A faithful copy is required: retype the records from their first line through the line with "jh de 35 ans , recherche future épouse pour", and omit the pictures.

## Stored entries:
╔══
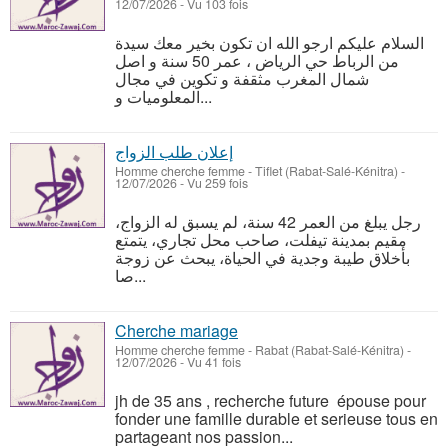
12/07/2026 - Vu 103 fois
السلام عليكم ارجو الله ان تكون بخير معك سيدة
من الرباط حي الرياض ، عمر 50 سنة و اصل
شمال المغرب مثقفة و تكوين في مجال
المعلوميات و...
إعلان طلب الزواج
Homme cherche femme
-
Tiflet (Rabat-Salé-Kénitra)
-
12/07/2026 - Vu 259 fois
رجل يبلغ من العمر 42 سنة، لم يسبق له الزواج،
مقيم بمدينة تيفلت، صاحب محل تجاري، يتمتع
بأخلاق طيبة وجدية في الحياة، يبحث عن زوجة
صا...
Cherche mariage
Homme cherche femme
-
Rabat (Rabat-Salé-Kénitra)
-
12/07/2026 - Vu 41 fois
jh de 35 ans , recherche future épouse pour
fonder une famille durable et serieuse tous en
partageant nos passion...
╚══
## Answer below:
12/07/2026 - Vu 103 fois
السلام عليكم ارجو الله ان تكون بخير معك سيدة
من الرباط حي الرياض ، عمر 50 سنة و اصل
شمال المغرب مثقفة و تكوين في مجال
المعلوميات و...
إعلان طلب الزواج
Homme cherche femme
-
Tiflet (Rabat-Salé-Kénitra)
-
12/07/2026 - Vu 259 fois
رجل يبلغ من العمر 42 سنة، لم يسبق له الزواج،
مقيم بمدينة تيفلت، صاحب محل تجاري، يتمتع
بأخلاق طيبة وجدية في الحياة، يبحث عن زوجة
صا...
Cherche mariage
Homme cherche femme
-
Rabat (Rabat-Salé-Kénitra)
-
12/07/2026 - Vu 41 fois
jh de 35 ans , recherche future épouse pour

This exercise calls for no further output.